Parteichef gesucht
16. September 2008Will man den Meinungsumfragen Glauben schenken, dann ist das Rennen längst gelaufen. Wenn am Mittwoch 74.000 Mitglieder der israelischen Kadima-Partei aufgerufen sind, einen neuen Parteichef zu wählen, dann hat Außenministerin Zipi Liwni die besten Chancen, Ehud Olmert zu beerben und dann wahrscheinlich eine neue Regierung zu bilden.
Mindestens 40 Prozent der Stimmen muss sie erreichen, damit es nicht zu einer Stichwahl kommt. In Umfragen werden ihr aber bereits bis zu 47 Prozent der Stimmen vorausgesagt. Zwei andere Kandidaten, Innenminister Meir Schitrit und der Minister für öffentliche Sicherheit, Avi Dichter, liegen weit abgeschlagen hinter Liwni. Nur einer lässt sich von der Vorhersage der Demoskopen nicht beeindrucken, er werde nur knapp über 30 Prozent erhalten - Transportminister Schaul Mofas. Er verkündet selbstsicher: "Ich glaube, dass ich im ersten Wahlgang siegen werde - mit 43,7 Prozent. Und - wie gesagt: Ich werde die nächste Regierung bilden und die Basis der gegenwärtigen Koalition ausweiten."

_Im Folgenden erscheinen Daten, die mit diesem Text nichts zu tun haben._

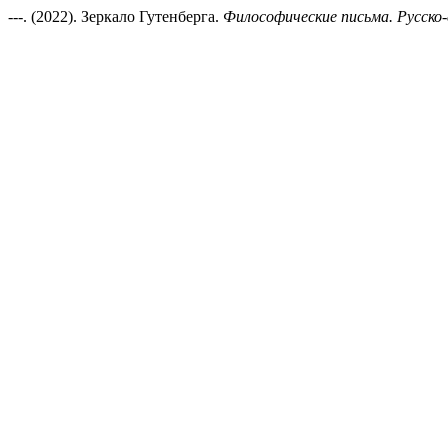
---. (2022). Зеркало Гутенберга.
Философические письма. Русско-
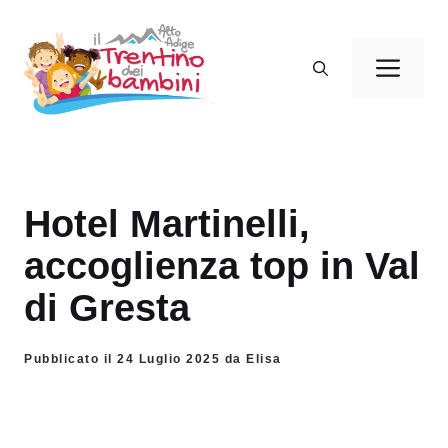
Vai
al
Men
contenuto
Hotel Martinelli,
accoglienza top in Val
di Gresta
Pubblicato il 24 Luglio 2025 da Elisa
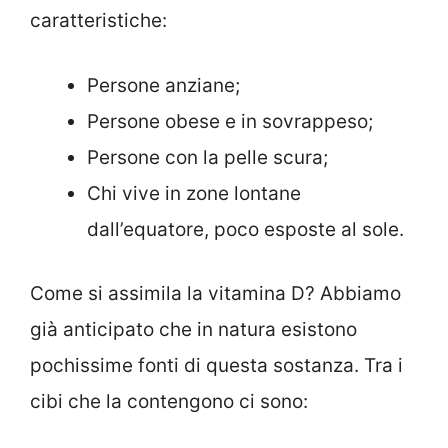
caratteristiche:
Persone anziane;
Persone obese e in sovrappeso;
Persone con la pelle scura;
Chi vive in zone lontane
dall’equatore, poco esposte al sole.
Come si assimila la vitamina D? Abbiamo
già anticipato che in natura esistono
pochissime fonti di questa sostanza. Tra i
cibi che la contengono ci sono:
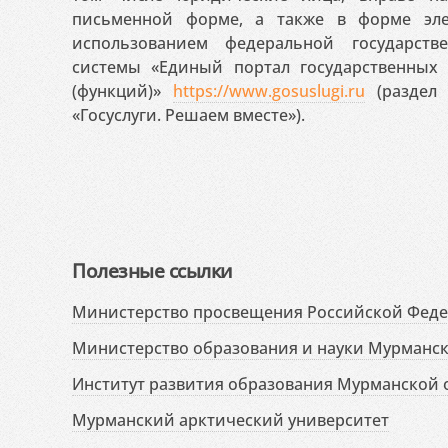
письменной форме, а также в форме эле
использованием федеральной государст
системы «Единый портал государственных
(функций)»
https://www.gosuslugi.ru
(раздел 
«Госуслуги. Решаем вместе»).
Полезные ссылки
Министерство просвещения Российской Фед
Министерство образования и науки Мурманск
Институт развития образования Мурманской 
Мурманский арктический университет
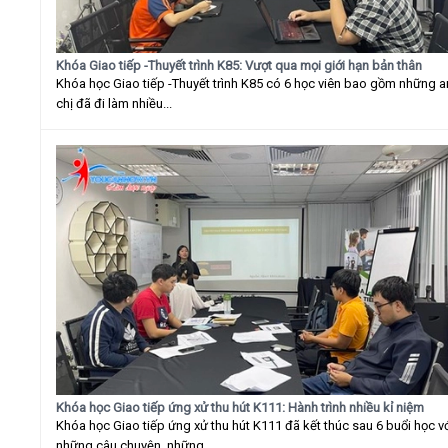
Khóa Giao tiếp -Thuyết trình K85: Vượt qua mọi giới hạn bản thân
Khóa học Giao tiếp -Thuyết trình K85 có 6 học viên bao gồm những 
chị đã đi làm nhiều...
Khóa học Giao tiếp ứng xử thu hút K111: Hành trình nhiều kỉ niệm
Khóa học Giao tiếp ứng xử thu hút K111 đã kết thúc sau 6 buổi học v
những câu chuyện, những...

Mofas zählt zu den Hardlinern der Kadima-Partei
Kein Wort, woher er diese Zuversicht nimmt. Selbst sein engster Berater muss einräumen, dass der 60-jährige Mofas die Politik vielleicht zu sehr wie ein Militär angeht. Immerhin war der im Iran geborene Mofas in der Vergangenheit Generalstabschef und Verteidigungsminister und gehört heute zu den Hardlinern seiner Partei. Zum Beispiel, wenn es um das iranische Atomprogramm geht: Als einziger Minister der Regierung Olmert hat er in den letzten Monaten wiederholt offen mit einem Angriff auf den Iran gedroht. Und Mofas ist überzeugt, dass solch eine harte Linie in Israel ankommt, auch in der Kadima-Partei. "Die Mitglieder von Kadima wollen einen starken und nicht einen schwachen Staat. Sie wollen einen starken und nicht einen schwachen Führer. Die Mitglieder von Kadima - wie auch die anderen Bürger - wissen heute, dass wir es uns nicht leisten können, Leute zu wählen, die keine Erfahrung haben, kein Verständnis und keine Fähigkeit, Entscheidungen zu fällen, um mit den Bedrohungen Israels fertig zu werden", so Mofas.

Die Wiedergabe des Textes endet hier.